Each matrix element W.sub.ij represents the strength of association
between feature f.sub.j and concept C.sub.j. If W.sub.ij is
non-zero, then f.sub.j is evidence for C.sub.j. Values for matrix
element weights W.sub.ij are real numbers between -1.0 and 1.0.
Such matrix processing is well known in the art and techniques for
efficient multiplication using a sparse matrix representation are
known.

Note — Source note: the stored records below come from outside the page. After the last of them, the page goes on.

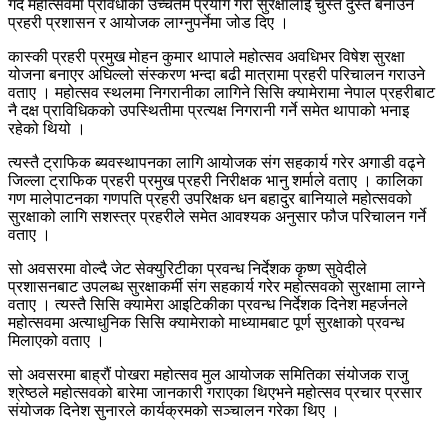
गर्दै महोत्सवमा प्रविधीको उच्चतम प्रयोग गरी सुरक्षालाई चुस्त दुस्त बनाउन
प्रहरी प्रशासन र आयोजक लाग्नुपर्नेमा जोड दिए ।
कास्की प्रहरी प्रमुख मोहन कुमार थापाले महोत्सव अवधिभर विषेश सुरक्षा
योजना बनाएर अघिल्लो संस्करण भन्दा बढी मात्रामा प्रहरी परिचालन गराउने
वताए । महोत्सव स्थलमा निगरानीका लागिने सिसि क्यामेरामा नेपाल प्रहरीबाट
नै दक्ष प्राविधिकको उपस्थितीमा प्रत्यक्ष निगरानी गर्ने समेत थापाको भनाइ
रहेको थियो ।
त्यस्तै ट्राफिक ब्यवस्थापनका लागि आयोजक संग सहकार्य गरेर अगाडी वढ्ने
जिल्ला ट्राफिक प्रहरी प्रमुख प्रहरी निरीक्षक भानु शर्माले वताए । कालिका
गण मालेपाटनका गणपति प्रहरी उपरिक्षक धन बहादुर बानियाले महोत्सवको
सुरक्षाको लागि सशस्त्र प्रहरीले समेत आवश्यक अनुसार फौज परिचालन गर्ने
वताए ।
सो अवसरमा वोल्दै जेट सेक्युरिटीका प्रवन्ध निर्देशक कृष्ण सुवेदीले
प्रशासनबाट उपलब्ध सुरक्षाकर्मी संग सहकार्य गरेर महोत्सवको सुरक्षामा लाग्ने
वताए । त्यस्तै सिसि क्यामेरा आइटिकीका प्रवन्ध निर्देशक दिनेश महर्जनले
महोत्सवमा अत्याधुनिक सिसि क्यामेराको माध्यामबाट पूर्ण सुरक्षाको प्रवन्ध
मिलाएको वताए ।
सो अवसरमा बाह्रौं पोखरा महोत्सव मुल आयोजक समितिका संयोजक राजु
श्रेष्ठले महोत्सवको बारेमा जानकारी गराएका थिएभने महोत्सव प्रचार प्रसार
संयोजक दिनेश सुनारले कार्यक्रमको सञ्चालन गरेका थिए ।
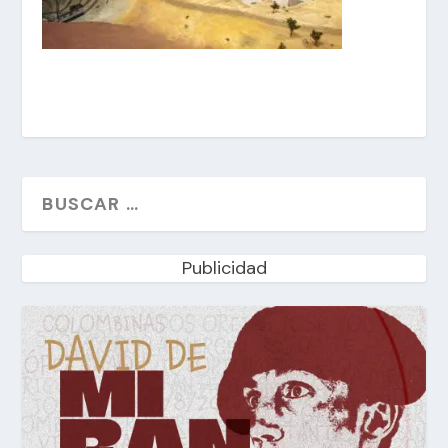
Publicidad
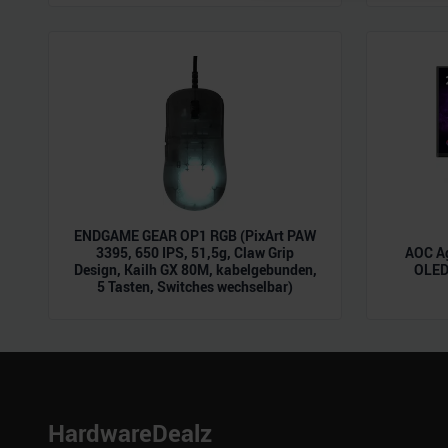
möglicherweise mit weiteren
der Dienste gesammelt habe
ENDGAME GEAR OP1 RGB (PixArt PAW
3395, 650 IPS, 51,5g, Claw Grip
AOC A
Design, Kailh GX 80M, kabelgebunden,
OLED,
5 Tasten, Switches wechselbar)
HardwareDealz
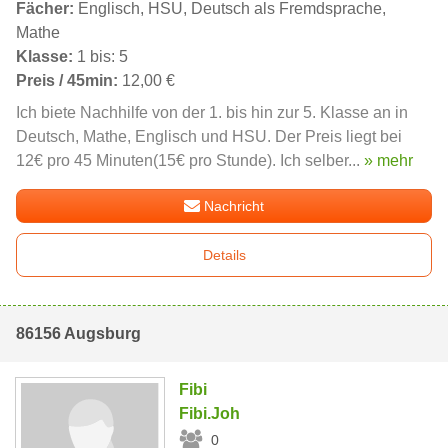
Fächer:
Englisch, HSU, Deutsch als Fremdsprache,
Mathe
Klasse:
1 bis: 5
Preis / 45min:
12,00 €
Ich biete Nachhilfe von der 1. bis hin zur 5. Klasse an in
Deutsch, Mathe, Englisch und HSU. Der Preis liegt bei
12€ pro 45 Minuten(15€ pro Stunde). Ich selber...
» mehr
Nachricht
Details
86156 Augsburg
Fibi
Fibi.Joh
0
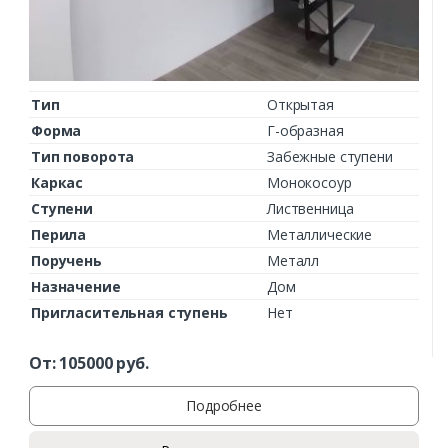
Тип
Открытая
Форма
Г-образная
Тип поворота
Забежные ступени
Каркас
Монокосоур
Ступени
Лиственница
Перила
Металлические
Поручень
Металл
Назначение
Дом
Пригласительная ступень
Нет
От:
105000
руб.
Подробнее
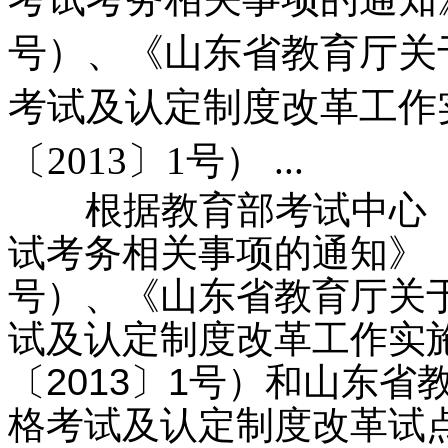
号）、《山东省教育厅关
考试及认定制度改革工作
〔2013〕1号） ...
根据教育部考试中心《关
试考务相关事项的通知》（教
号）、《山东省教育厅关
试及认定制度改革工作实
〔2013〕1号）和山东
格考试及认定制度改革试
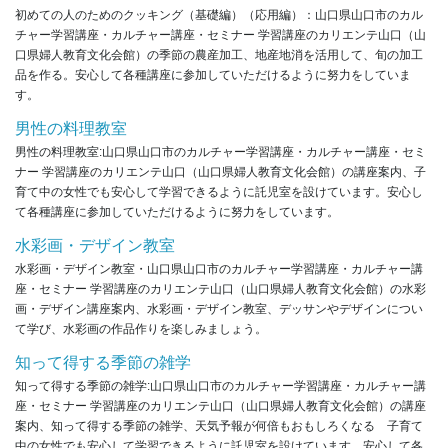
初めての人のためのクッキング（基礎編）（応用編）：山口県山口市のカル
チャー学習講座・カルチャー講座・セミナー 学習講座のカリエンテ山口（山
口県婦人教育文化会館）の季節の農産加工、地産地消を活用して、旬の加工
品を作る。安心して各種講座に参加していただけるように努力をしていま
す。
男性の料理教室
男性の料理教室:山口県山口市のカルチャー学習講座・カルチャー講座・セミ
ナー 学習講座のカリエンテ山口（山口県婦人教育文化会館）の講座案内、子
育て中の女性でも安心して学習できるように託児室を設けています。安心し
て各種講座に参加していただけるように努力をしています。
水彩画・デザイン教室
水彩画・デザイン教室・山口県山口市のカルチャー学習講座・カルチャー講
座・セミナー 学習講座のカリエンテ山口（山口県婦人教育文化会館）の水彩
画・デザイン講座案内、水彩画・デザイン教室、デッサンやデザインについ
て学び、水彩画の作品作りを楽しみましょう。
知って得する季節の雑学
知って得する季節の雑学:山口県山口市のカルチャー学習講座・カルチャー講
座・セミナー 学習講座のカリエンテ山口（山口県婦人教育文化会館）の講座
案内、知って得する季節の雑学、天気予報が何倍もおもしろくなる 子育て
中の女性でも安心して学習できるように託児室を設けています。安心して各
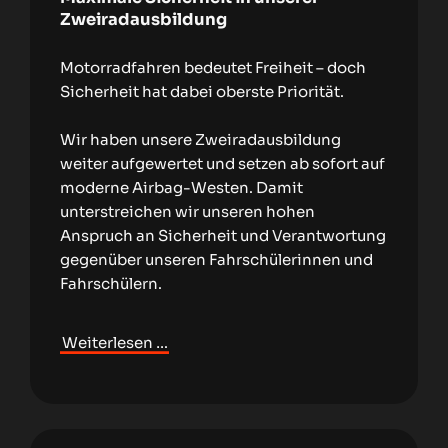
Zweiradausbildung
Motorradfahren bedeutet Freiheit – doch
Sicherheit hat dabei oberste Priorität.
Wir haben unsere Zweiradausbildung
weiter aufgewertet und setzen ab sofort auf
moderne Airbag-Westen. Damit
unterstreichen wir unseren hohen
Anspruch an Sicherheit und Verantwortung
gegenüber unseren Fahrschülerinnen und
Fahrschülern.
Weiterlesen …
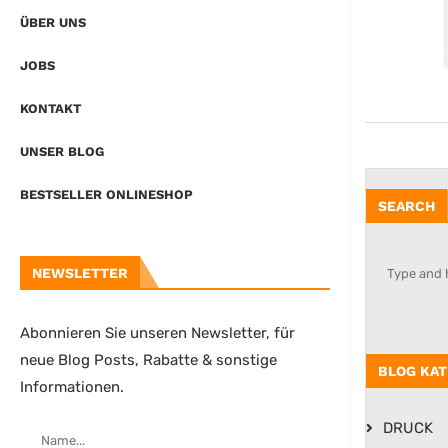
ÜBER UNS
JOBS
KONTAKT
UNSER BLOG
BESTSELLER ONLINESHOP
SEARCH
NEWSLETTER
Abonnieren Sie unseren Newsletter, für
neue Blog Posts, Rabatte & sonstige
BLOG KAT
Informationen.
DRUCK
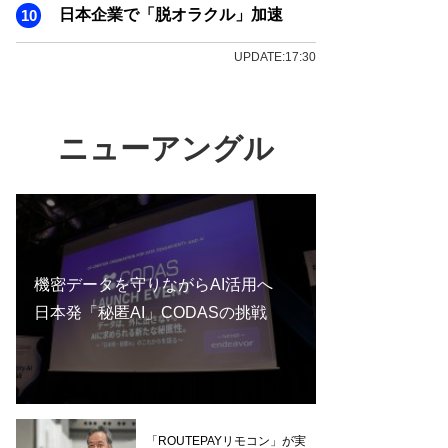
日本企業で「脱オラクル」加速
UPDATE:17:30
ニューアングル
機密データを守りながらAI活用へ
日本発「秘匿AI」CODASの挑戦
「ROUTEPAYリモコン」が実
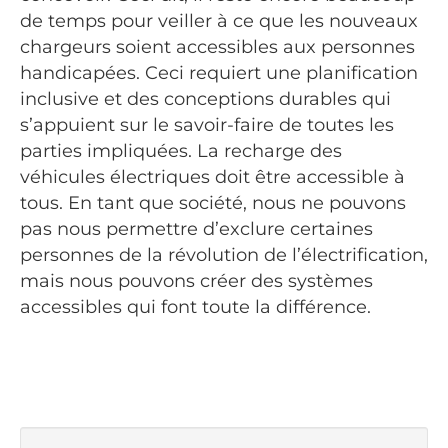
de temps pour veiller à ce que les nouveaux
chargeurs soient accessibles aux personnes
handicapées. Ceci requiert une planification
inclusive et des conceptions durables qui
s’appuient sur le savoir-faire de toutes les
parties impliquées. La recharge des
véhicules électriques doit être accessible à
tous. En tant que société, nous ne pouvons
pas nous permettre d’exclure certaines
personnes de la révolution de l’électrification,
mais nous pouvons créer des systèmes
accessibles qui font toute la différence.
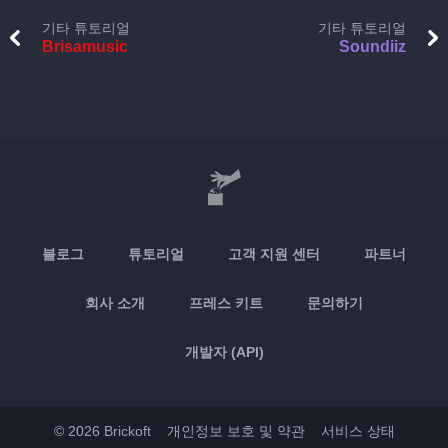
기타 튜토리얼
기타 튜토리얼
Brisamusic
Soundiiz
블로그
튜토리얼
고객 지원 센터
파트너
회사 소개
프레스 키트
문의하기
개발자 (API)
© 2026 Brickoft
개인정보 보호 및 약관
서비스 상태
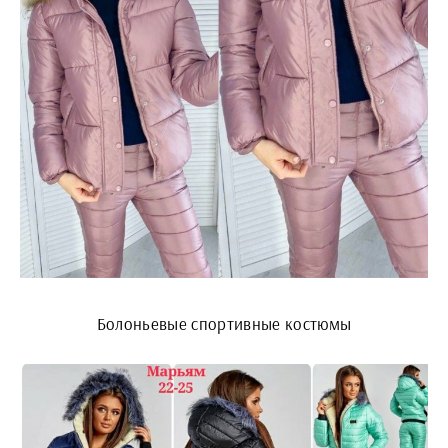
Болоньевые спортивные костюмы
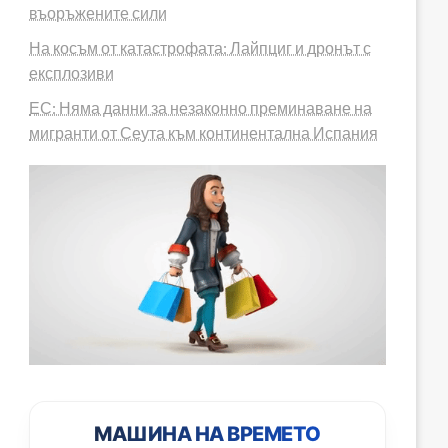
въоръжените сили
На косъм от катастрофата: Лайпциг и дронът с
експлозиви
ЕС: Няма данни за незаконно преминаване на
мигранти от Сеута към континентална Испания
МАШИНА НА ВРЕМЕТО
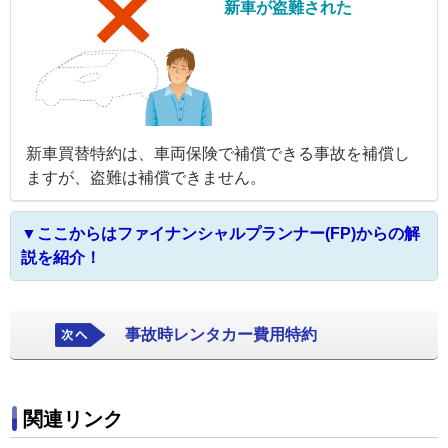
新車が盗難された
新車買替特約は、車両保険で補償できる事故を補償し
ますが、盗難は補償できません。
▼ここからはファイナンシャルプランナー(FP)からの解
説を紹介！
事故時レンタカー費用特約
関連リンク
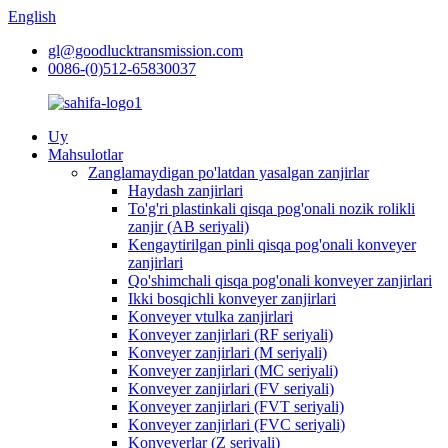
English
gl@goodlucktransmission.com
0086-(0)512-65830037
Uy
Mahsulotlar
Zanglamaydigan po'latdan yasalgan zanjirlar
Haydash zanjirlari
To'g'ri plastinkali qisqa pog'onali nozik rolikli
zanjir (AB seriyali)
Kengaytirilgan pinli qisqa pog'onali konveyer
zanjirlari
Qo'shimchali qisqa pog'onali konveyer zanjirlari
Ikki bosqichli konveyer zanjirlari
Konveyer vtulka zanjirlari
Konveyer zanjirlari (RF seriyali)
Konveyer zanjirlari (M seriyali)
Konveyer zanjirlari (MC seriyali)
Konveyer zanjirlari (FV seriyali)
Konveyer zanjirlari (FVT seriyali)
Konveyer zanjirlari (FVC seriyali)
Konveyerlar (Z seriyali)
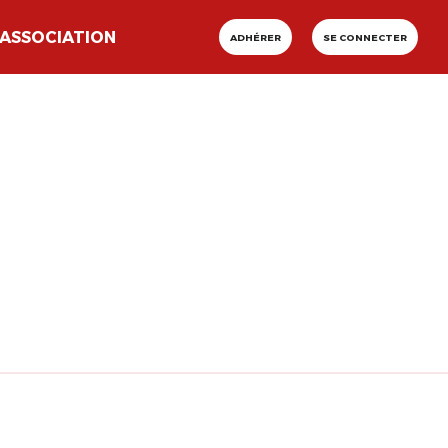
ASSOCIATION
ADHÉRER
SE CONNECTER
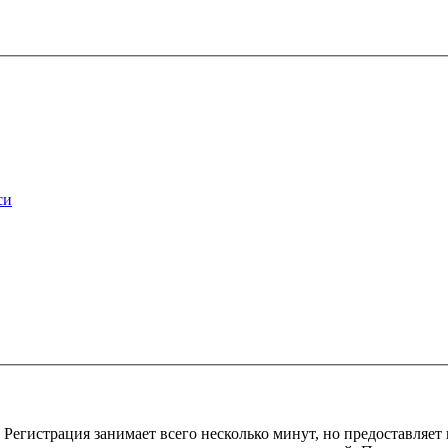
си
Регистрация занимает всего несколько минут, но предоставляе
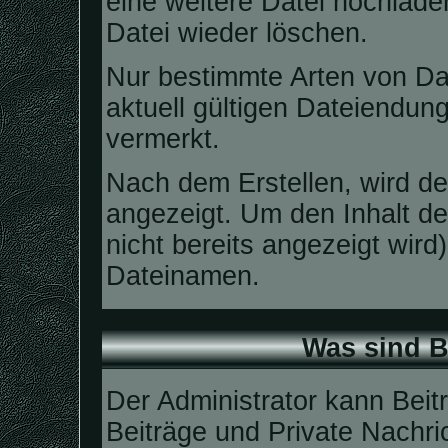
eine weitere Datei hochlad
Datei wieder löschen.
Nur bestimmte Arten von Da
aktuell gültigen Dateiendun
vermerkt.
Nach dem Erstellen, wird de
angezeigt. Um den Inhalt 
nicht bereits angezeigt wird
Dateinamen.
Was sind B
Der Administrator kann Bei
Beiträge und Private Nachri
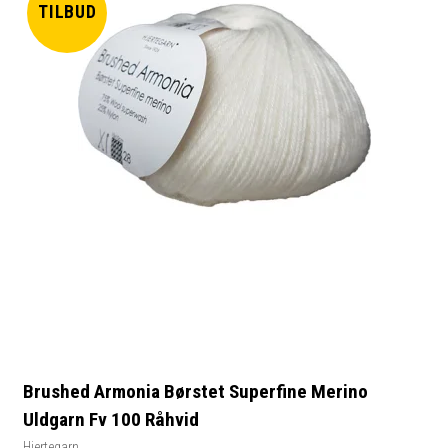
TILBUD
Brushed Armonia Børstet Superfine Merino
Uldgarn Fv 100 Råhvid
Hjertegarn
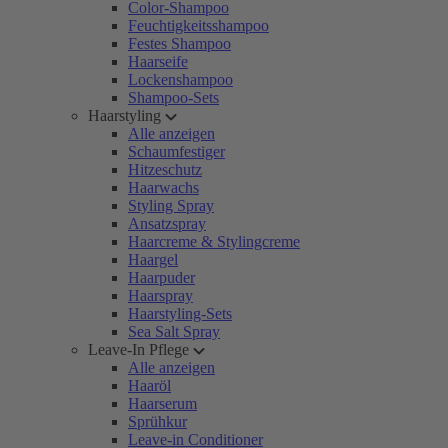
Color-Shampoo
Feuchtigkeitsshampoo
Festes Shampoo
Haarseife
Lockenshampoo
Shampoo-Sets
Haarstyling
Alle anzeigen
Schaumfestiger
Hitzeschutz
Haarwachs
Styling Spray
Ansatzspray
Haarcreme & Stylingcreme
Haargel
Haarpuder
Haarspray
Haarstyling-Sets
Sea Salt Spray
Leave-In Pflege
Alle anzeigen
Haaröl
Haarserum
Sprühkur
Leave-in Conditioner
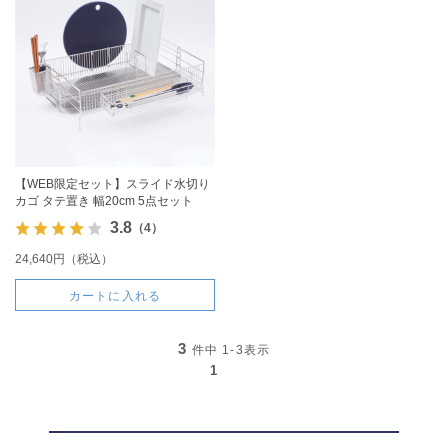
【WEB限定セット】スライド水切り
カゴ タテ置き 幅20cm 5点セット
3.8
（4）
24,640円（税込）
カートに入れる
3
件中
1-3
表示
1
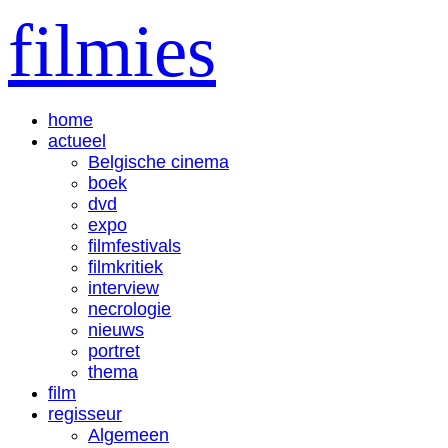
filmies
home
actueel
Belgische cinema
boek
dvd
expo
filmfestivals
filmkritiek
interview
necrologie
nieuws
portret
thema
film
regisseur
Algemeen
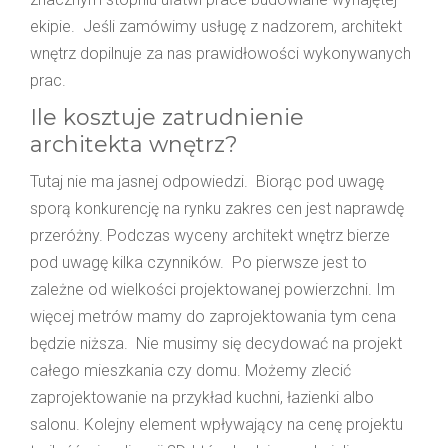
ekipie. Jeśli zamówimy usługę z nadzorem, architekt
wnętrz dopilnuje za nas prawidłowości wykonywanych
prac.
Ile kosztuje zatrudnienie
architekta wnętrz?
Tutaj nie ma jasnej odpowiedzi. Biorąc pod uwagę
sporą konkurencję na rynku zakres cen jest naprawdę
przeróżny. Podczas wyceny architekt wnętrz bierze
pod uwagę kilka czynników. Po pierwsze jest to
zależne od wielkości projektowanej powierzchni. Im
więcej metrów mamy do zaprojektowania tym cena
będzie niższa. Nie musimy się decydować na projekt
całego mieszkania czy domu. Możemy zlecić
zaprojektowanie na przykład kuchni, łazienki albo
salonu. Kolejny element wpływający na cenę projektu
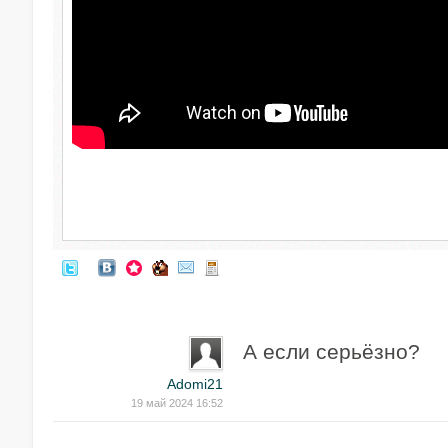
А если серьёзно?
Adomi21
19 май 2024 16:52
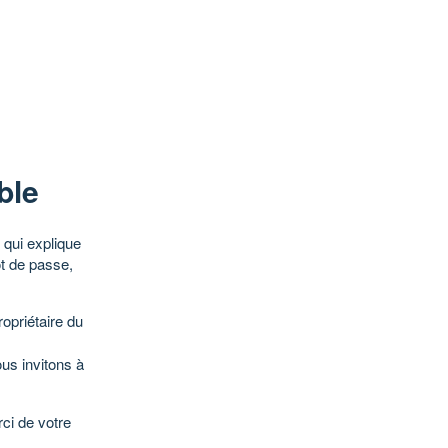
ble
qui explique
ot de passe,
opriétaire du
ous invitons à
ci de votre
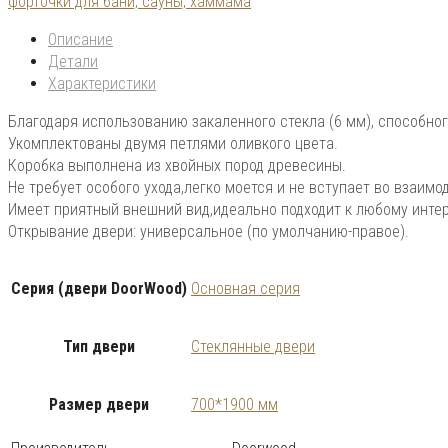
форточки для бани, сауны, хаммама
Описание
Детали
Характеристики
Благодаря использованию закаленного стекла (6 мм), способног
Укомплектованы двумя петлями оливкого цвета.
Коробка выполнена из хвойных пород древесины.
Не требует особого ухода,легко моется и не вступает во взаи
Имеет приятный внешний вид,идеально подходит к любому интер
Открывание двери: универсальное (по умолчанию-правое).
Серия (двери DoorWood)
Основная серия
Тип двери
Стеклянные двери
Размер двери
700*1900 мм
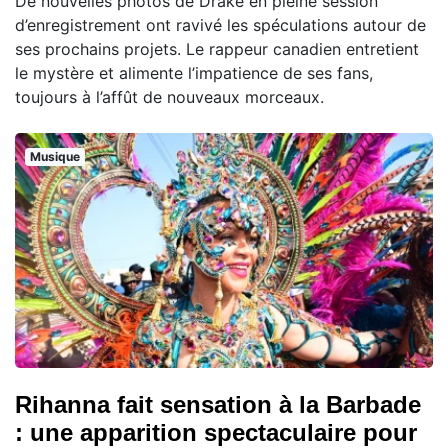
De nouvelles photos de Drake en pleine session
d’enregistrement ont ravivé les spéculations autour de
ses prochains projets. Le rappeur canadien entretient
le mystère et alimente l’impatience de ses fans,
toujours à l’affût de nouveaux morceaux.
Musique
Rihanna fait sensation à la Barbade
: une apparition spectaculaire pour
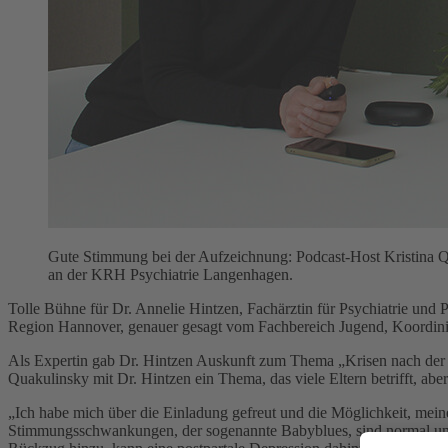
Gute Stimmung bei der Aufzeichnung: Podcast-Host Kristina Qu
an der KRH Psychiatrie Langenhagen.
Tolle Bühne für Dr. Annelie Hintzen, Fachärztin für Psychiatrie un
Region Hannover, genauer gesagt vom Fachbereich Jugend, Koordinier
Als Expertin gab Dr. Hintzen Auskunft zum Thema „Krisen nach der Ge
Quakulinsky mit Dr. Hintzen ein Thema, das viele Eltern betrifft, aber
„Ich habe mich über die Einladung gefreut und die Möglichkeit, meine 
Stimmungsschwankungen, der sogenannte Babyblues, sind normal und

A user can set the weights via REE table 50, which in one
embodiment, is the only way to introduce negative weights. A weight
of zero means f.sub.j in a document (or query) D does not influence
whether D gets tagged to C.sub.j. A positive weight means D is more
likely to get tagged to C.sub.j, and a negative weight means D is
less likely to get tagged to C.sub.j. The classification step as
described above is augmented with several novel aspects that use
the matrix element attributes (evidence attributes) to affect the
classification procedure. A matrix element contributes to a
concept's score if that matrix element's weight times its feature's
count is added to the running sum for that concept. In order to
affect classification, the running sum has several attributes in
addition to the sum itself, and as the running sum becomes the
score for the concept, the score carries these attributes. Feature
vectors 100 and feature vector elements 710 also have attributes
determined during the operation of feature finder 10. If any of the
matrix elements that contribute to a concept's score have the
RejectConcept attribute set, the RejectConcept attribute of the
running sum is set. Prior to selection of the top N concepts, any
concept whose score carries the RejectConcept attribute is
eliminated. If any of the matrix elements that contribute to a
concept's score have the DirectHit attribute set, the DirectHit
attribute of the running sum is set. Prior to selection of the top
N concepts, any concept whose score carries the DirectHit attribute
is moved to the front of the list. If there are more than N
concepts carrying the DirectHit attribute, all of them are
selected. If any of the matrix elements that would contribute to a
concept's score have the Stop or FilteredOut attribute set, such a
matrix element does not contribute to the concept's score. (In
other words, the presence of the stop or filtered out attribute
causes the matrix element's weight times its feature's count not to
be added to the running sum). If any of the matrix elements that
would contribute to a concept's score have the Case attribute set
and its feature does not have the Case attribute set in the feature
vector 100, such a matrix element does not contribute to the
concept's score. If any of the matrix elements that would
contribute to a concept's score have the Stemming attribute set and
its feature does not have the Stemming attribute set in the feature
vector 100, such a matrix element does not contribute to the
concept's score. If any of the matrix elements that would
contribute to a concept's score have the Overlap attribute set to
Disallowed and its feature has the Overlap attribute set in the
feature vector 100, such a matrix element does not contribute to
the concept's score. If any of the matrix elements that would
contribute to a concept's score have the Scope attribute set to
QueryOnly and its feature has the Scope attribute set in the
feature vector 100 to Document, such a matrix element does not
contribute to the concept's score. Correspondingly, if any of the
matrix elements that would contribute to a concept's score have the
Scope attribute set to DocumentOnly and its feature has the Scope
attribute set in the feature vector 100 to Query, such a matrix
element does not contribute to the concept's score.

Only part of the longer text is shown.